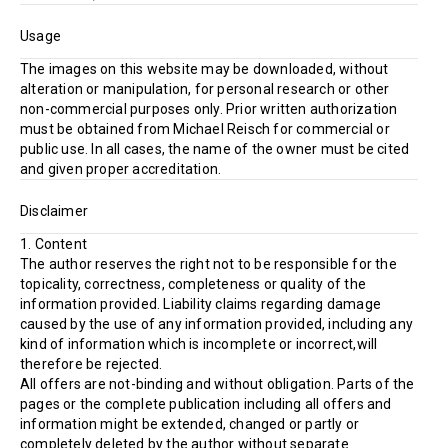
Usage
The images on this website may be downloaded, without
alteration or manipulation, for personal research or other
non-commercial purposes only. Prior written authorization
must be obtained from Michael Reisch for commercial or
public use. In all cases, the name of the owner must be cited
and given proper accreditation.
Disclaimer
1. Content
The author reserves the right not to be responsible for the
topicality, correctness, completeness or quality of the
information provided. Liability claims regarding damage
caused by the use of any information provided, including any
kind of information which is incomplete or incorrect,will
therefore be rejected.
All offers are not-binding and without obligation. Parts of the
pages or the complete publication including all offers and
information might be extended, changed or partly or
completely deleted by the author without separate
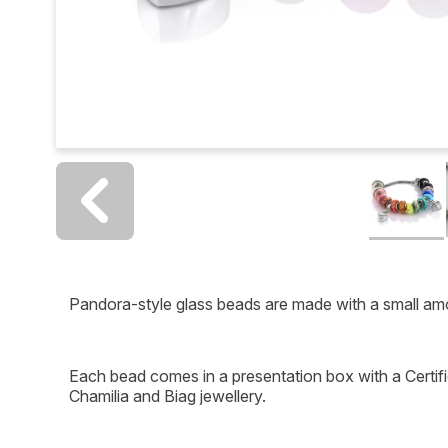
Pandora-style glass beads are made with a small am
Each bead comes in a presentation box with a Certific
Chamilia and Biag jewellery.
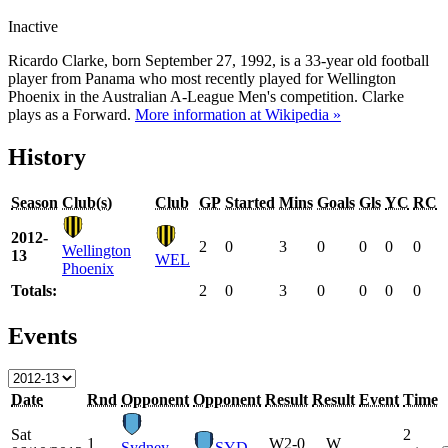
Inactive
Ricardo Clarke, born September 27, 1992, is a 33-year old football
player from Panama who most recently played for Wellington
Phoenix in the Australian A-League Men's competition. Clarke
plays as a Forward.
More information at Wikipedia »
History
Season
Club(s)
Club
GP
Started
Mins
Goals
Gls
YC
RC
2012-
2
0
3
0
0
0
0
Wellington
13
WEL
Phoenix
Totals:
2
0
3
0
0
0
0
Events
Date
Rnd
Opponent
Opponent
Result
Result
Event
Time
Sat
2
1
W
2-0
W
Sydney
SYD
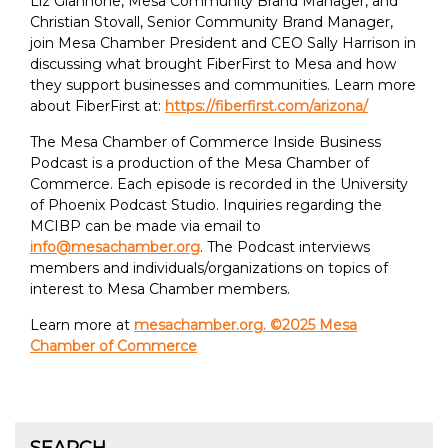
Liz Giannone, Mesa Community Brand Manager, and
Christian Stovall, Senior Community Brand Manager,
join Mesa Chamber President and CEO Sally Harrison in
discussing what brought FiberFirst to Mesa and how
they support businesses and communities. Learn more
about FiberFirst at:
https://fiberfirst.com/arizona/
The Mesa Chamber of Commerce Inside Business
Podcast is a production of the Mesa Chamber of
Commerce. Each episode is recorded in the University
of Phoenix Podcast Studio. Inquiries regarding the
MCIBP can be made via email to
info@mesachamber.org
. The Podcast interviews
members and individuals/organizations on topics of
interest to Mesa Chamber members.
Learn more at
mesachamber.org. ©2025 Mesa
Chamber of Commerce
SEARCH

→ About this exercise: When you reach a picture in the records above, pass over it and transcribe the rest exactly.

→ Solved exercise:
Usage
The images on this website may be downloaded, without
alteration or manipulation, for personal research or other
non-commercial purposes only. Prior written authorization
must be obtained from Michael Reisch for commercial or
public use. In all cases, the name of the owner must be cited
and given proper accreditation.
Disclaimer
1. Content
The author reserves the right not to be responsible for the
topicality, correctness, completeness or quality of the
information provided. Liability claims regarding damage
caused by the use of any information provided, including any
kind of information which is incomplete or incorrect,will
therefore be rejected.
All offers are not-binding and without obligation. Parts of the
pages or the complete publication including all offers and
information might be extended, changed or partly or
completely deleted by the author without separate
Pandora-style glass beads are made with a small am
Each bead comes in a presentation box with a Certific
Chamilia and Biag jewellery.
Inactive
Ricardo Clarke, born September 27, 1992, is a 33-year old football
player from Panama who most recently played for Wellington
Phoenix in the Australian A-League Men's competition. Clarke
plays as a Forward.
More information at Wikipedia »
History
Season
Club(s)
Club
GP
Started
Mins
Goals
Gls
YC
RC
2012-
2
0
3
0
0
0
0
Wellington
13
WEL
Phoenix
Totals:
2
0
3
0
0
0
0
Events
Date
Rnd
Opponent
Opponent
Result
Result
Event
Time
Sat
2
1
W
2-0
W
Sydney
SYD
Liz Giannone, Mesa Community Brand Manager, and
Christian Stovall, Senior Community Brand Manager,
join Mesa Chamber President and CEO Sally Harrison in
discussing what brought FiberFirst to Mesa and how
they support businesses and communities. Learn more
about FiberFirst at:
https://fiberfirst.com/arizona/
The Mesa Chamber of Commerce Inside Business
Podcast is a production of the Mesa Chamber of
Commerce. Each episode is recorded in the University
of Phoenix Podcast Studio. Inquiries regarding the
MCIBP can be made via email to
info@mesachamber.org
. The Podcast interviews
members and individuals/organizations on topics of
interest to Mesa Chamber members.
Learn more at
mesachamber.org. ©2025 Mesa
Chamber of Commerce
SEARCH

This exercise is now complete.